[Collection entries]

┌──

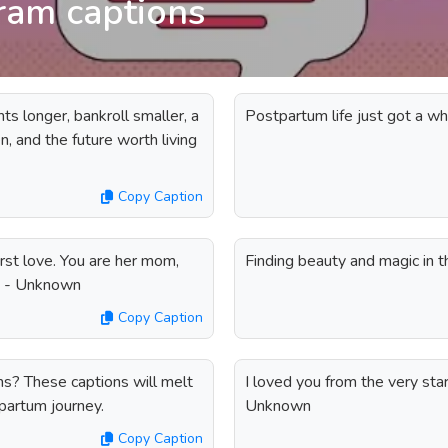
ram captions
ts longer, bankroll smaller, a
Postpartum life just got a who
, and the future worth living
Copy Caption
 first love. You are her mom,
Finding beauty and magic in 
rl. - Unknown
Copy Caption
ns? These captions will melt
I loved you from the very sta
partum journey.
Unknown
Copy Caption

└──

The task: When a line in the entries above contains "captions", count it; please answer with the number only.

Exercise solution: 2